GRAND Seminar 12:00 noon, Nov. 30, Tue., 2010, ENGR 4201

Shen-Shyang Ho
Assistant research scientist
Center for Automated Research (CfAR)
Institute of Advanced Computer Studies
University of Maryland.

Abstract:

In this talk, I will first provide an overview of my projects that utilize computer science research advances for technology development to support hurricane research. In particular, I will briefly discuss two projects, namely (1) hurricane tracking using heterogeneous satellite data sources, and (2) moving objects database technology to support ad-hoc spatio-temporal query and hurricane data analysis.

Then, I will describe our solution for ad-hoc similarity query based on user-defined instance-level constraints for tropical cyclone events, represented by arbitrary length multivariate trajectory data sequences. A critical component for the solution of such a problem is the similarity/metric function to compare the data sequences. Our solution is a novel Longest Common Subsequence (LCSS) parameter learning approach driven by nonlinear dimensionality reduction and distance metric learning. Intuitively, arbitrary length multivariate data sequences are projected into a fixed dimensional manifold for LCSS parameter learning.
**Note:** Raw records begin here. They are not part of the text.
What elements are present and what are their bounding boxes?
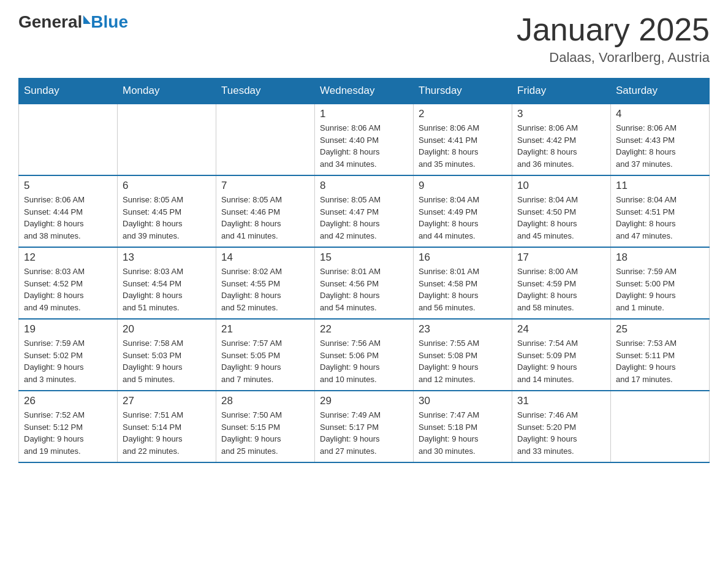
calendar-cell: 8Sunrise: 8:05 AM Sunset: 4:47 PM Daylig… <box>315 175 414 247</box>
day-number: 10 <box>517 180 605 192</box>
day-info: Sunrise: 8:00 AM Sunset: 4:59 PM Dayligh… <box>517 266 605 313</box>
day-info: Sunrise: 8:05 AM Sunset: 4:47 PM Dayligh… <box>320 194 408 242</box>
day-info: Sunrise: 7:47 AM Sunset: 5:18 PM Dayligh… <box>419 409 507 457</box>
day-info: Sunrise: 8:06 AM Sunset: 4:40 PM Dayligh… <box>320 122 408 170</box>
day-number: 26 <box>24 395 112 407</box>
month-title: January 2025 <box>517 12 710 47</box>
day-info: Sunrise: 7:51 AM Sunset: 5:14 PM Dayligh… <box>123 409 211 457</box>
day-number: 24 <box>517 323 605 335</box>
day-number: 14 <box>221 251 309 264</box>
day-number: 18 <box>616 251 704 264</box>
logo: General Blue <box>18 12 128 32</box>
day-info: Sunrise: 8:05 AM Sunset: 4:45 PM Dayligh… <box>123 194 211 242</box>
calendar-cell: 10Sunrise: 8:04 AM Sunset: 4:50 PM Dayli… <box>512 175 611 247</box>
day-number: 1 <box>320 108 408 120</box>
calendar-cell: 16Sunrise: 8:01 AM Sunset: 4:58 PM Dayli… <box>414 247 512 319</box>
calendar-header-saturday: Saturday <box>611 79 710 104</box>
calendar-table: SundayMondayTuesdayWednesdayThursdayFrid… <box>18 78 710 463</box>
day-number: 29 <box>320 395 408 407</box>
calendar-header-friday: Friday <box>512 79 611 104</box>
calendar-cell: 22Sunrise: 7:56 AM Sunset: 5:06 PM Dayli… <box>315 319 414 391</box>
day-number: 17 <box>517 251 605 264</box>
calendar-cell: 31Sunrise: 7:46 AM Sunset: 5:20 PM Dayli… <box>512 391 611 462</box>
calendar-week-row: 1Sunrise: 8:06 AM Sunset: 4:40 PM Daylig… <box>19 104 710 175</box>
day-info: Sunrise: 8:02 AM Sunset: 4:55 PM Dayligh… <box>221 266 309 313</box>
calendar-cell: 18Sunrise: 7:59 AM Sunset: 5:00 PM Dayli… <box>611 247 710 319</box>
day-info: Sunrise: 8:05 AM Sunset: 4:46 PM Dayligh… <box>221 194 309 242</box>
calendar-week-row: 5Sunrise: 8:06 AM Sunset: 4:44 PM Daylig… <box>19 175 710 247</box>
day-info: Sunrise: 8:06 AM Sunset: 4:44 PM Dayligh… <box>24 194 112 242</box>
day-info: Sunrise: 7:46 AM Sunset: 5:20 PM Dayligh… <box>517 409 605 457</box>
day-number: 28 <box>221 395 309 407</box>
day-info: Sunrise: 7:49 AM Sunset: 5:17 PM Dayligh… <box>320 409 408 457</box>
day-info: Sunrise: 8:04 AM Sunset: 4:51 PM Dayligh… <box>616 194 704 242</box>
calendar-cell <box>19 104 118 175</box>
day-number: 22 <box>320 323 408 335</box>
day-info: Sunrise: 8:03 AM Sunset: 4:54 PM Dayligh… <box>123 266 211 313</box>
day-number: 3 <box>517 108 605 120</box>
day-info: Sunrise: 8:01 AM Sunset: 4:56 PM Dayligh… <box>320 266 408 313</box>
header: General Blue January 2025 Dalaas, Vorarl… <box>18 12 710 66</box>
day-number: 30 <box>419 395 507 407</box>
logo-blue-text: Blue <box>91 12 128 32</box>
calendar-cell: 27Sunrise: 7:51 AM Sunset: 5:14 PM Dayli… <box>118 391 216 462</box>
location-title: Dalaas, Vorarlberg, Austria <box>517 50 710 66</box>
calendar-cell: 30Sunrise: 7:47 AM Sunset: 5:18 PM Dayli… <box>414 391 512 462</box>
day-info: Sunrise: 8:06 AM Sunset: 4:42 PM Dayligh… <box>517 122 605 170</box>
day-info: Sunrise: 7:50 AM Sunset: 5:15 PM Dayligh… <box>221 409 309 457</box>
day-info: Sunrise: 7:54 AM Sunset: 5:09 PM Dayligh… <box>517 337 605 385</box>
calendar-header-thursday: Thursday <box>414 79 512 104</box>
calendar-cell: 23Sunrise: 7:55 AM Sunset: 5:08 PM Dayli… <box>414 319 512 391</box>
day-info: Sunrise: 8:06 AM Sunset: 4:41 PM Dayligh… <box>419 122 507 170</box>
calendar-week-row: 26Sunrise: 7:52 AM Sunset: 5:12 PM Dayli… <box>19 391 710 462</box>
calendar-cell: 25Sunrise: 7:53 AM Sunset: 5:11 PM Dayli… <box>611 319 710 391</box>
day-number: 13 <box>123 251 211 264</box>
day-info: Sunrise: 7:59 AM Sunset: 5:02 PM Dayligh… <box>24 337 112 385</box>
day-number: 2 <box>419 108 507 120</box>
day-number: 19 <box>24 323 112 335</box>
calendar-cell: 4Sunrise: 8:06 AM Sunset: 4:43 PM Daylig… <box>611 104 710 175</box>
calendar-week-row: 12Sunrise: 8:03 AM Sunset: 4:52 PM Dayli… <box>19 247 710 319</box>
calendar-cell: 6Sunrise: 8:05 AM Sunset: 4:45 PM Daylig… <box>118 175 216 247</box>
calendar-cell: 15Sunrise: 8:01 AM Sunset: 4:56 PM Dayli… <box>315 247 414 319</box>
day-number: 25 <box>616 323 704 335</box>
day-number: 5 <box>24 180 112 192</box>
day-info: Sunrise: 7:55 AM Sunset: 5:08 PM Dayligh… <box>419 337 507 385</box>
day-info: Sunrise: 7:59 AM Sunset: 5:00 PM Dayligh… <box>616 266 704 313</box>
day-info: Sunrise: 8:03 AM Sunset: 4:52 PM Dayligh… <box>24 266 112 313</box>
day-info: Sunrise: 7:57 AM Sunset: 5:05 PM Dayligh… <box>221 337 309 385</box>
page: General Blue January 2025 Dalaas, Vorarl… <box>0 0 728 481</box>
day-number: 20 <box>123 323 211 335</box>
calendar-cell: 17Sunrise: 8:00 AM Sunset: 4:59 PM Dayli… <box>512 247 611 319</box>
calendar-cell: 14Sunrise: 8:02 AM Sunset: 4:55 PM Dayli… <box>216 247 315 319</box>
calendar-cell: 5Sunrise: 8:06 AM Sunset: 4:44 PM Daylig… <box>19 175 118 247</box>
calendar-cell <box>611 391 710 462</box>
calendar-header-tuesday: Tuesday <box>216 79 315 104</box>
calendar-cell: 2Sunrise: 8:06 AM Sunset: 4:41 PM Daylig… <box>414 104 512 175</box>
day-number: 7 <box>221 180 309 192</box>
day-info: Sunrise: 8:01 AM Sunset: 4:58 PM Dayligh… <box>419 266 507 313</box>
calendar-header-monday: Monday <box>118 79 216 104</box>
day-info: Sunrise: 8:04 AM Sunset: 4:50 PM Dayligh… <box>517 194 605 242</box>
day-info: Sunrise: 7:53 AM Sunset: 5:11 PM Dayligh… <box>616 337 704 385</box>
day-number: 8 <box>320 180 408 192</box>
calendar-cell: 7Sunrise: 8:05 AM Sunset: 4:46 PM Daylig… <box>216 175 315 247</box>
day-info: Sunrise: 7:58 AM Sunset: 5:03 PM Dayligh… <box>123 337 211 385</box>
calendar-cell: 29Sunrise: 7:49 AM Sunset: 5:17 PM Dayli… <box>315 391 414 462</box>
day-number: 27 <box>123 395 211 407</box>
title-block: January 2025 Dalaas, Vorarlberg, Austria <box>517 12 710 66</box>
calendar-header-wednesday: Wednesday <box>315 79 414 104</box>
day-info: Sunrise: 8:06 AM Sunset: 4:43 PM Dayligh… <box>616 122 704 170</box>
day-info: Sunrise: 8:04 AM Sunset: 4:49 PM Dayligh… <box>419 194 507 242</box>
logo-triangle-icon <box>83 15 91 24</box>
calendar-cell: 9Sunrise: 8:04 AM Sunset: 4:49 PM Daylig… <box>414 175 512 247</box>
calendar-cell: 11Sunrise: 8:04 AM Sunset: 4:51 PM Dayli… <box>611 175 710 247</box>
calendar-cell: 13Sunrise: 8:03 AM Sunset: 4:54 PM Dayli… <box>118 247 216 319</box>
calendar-week-row: 19Sunrise: 7:59 AM Sunset: 5:02 PM Dayli… <box>19 319 710 391</box>
day-number: 21 <box>221 323 309 335</box>
day-number: 9 <box>419 180 507 192</box>
calendar-cell: 26Sunrise: 7:52 AM Sunset: 5:12 PM Dayli… <box>19 391 118 462</box>
calendar-cell <box>216 104 315 175</box>
day-number: 4 <box>616 108 704 120</box>
logo-general-text: General <box>18 12 82 32</box>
Similarity search is achieved through consensus among the (similar) instance-level constraints based on ranking orders computed using the LCSS-based similarity measure.

Experimental results using a combination of synthetic and real tropical cyclone event data sequences are presented to demonstrate the feasibility of our parameter learning approach and its robustness to variability in the instance constraints. I will use a similarity query example on real tropical cyclone events from 2000 to 2008 to discuss (i) a problem of scientific interest, and (ii) challenges and issues related to the weather event similarity search and query problem.

Bio:

Dr. Shen-Shyang Ho received his PhD in Computer Science from George Mason University in 2007 and his Bachelor (Honors) in Science (Mathematics and Computational Science) from the National University of Singapore in 1999. From 2007 to 2010, he was a NASA postdoctoral fellow and a Caltech Postdoctoral Scholar working at the Jet Propulsion Laboratory (JPL) at the California Institute of Technology. His research interests include artificial intelligence, machine learning, pattern recognition, and data mining for streaming data and on mobile devices. Currently, he is a researcher in the Center for Automated Research (CfAR) of the Institute for Advanced Computer Studies (UMIACS) at the University of Maryland. His current research is a collaboration with JPL and University of Florida, Gainesville, and is funded by NASA.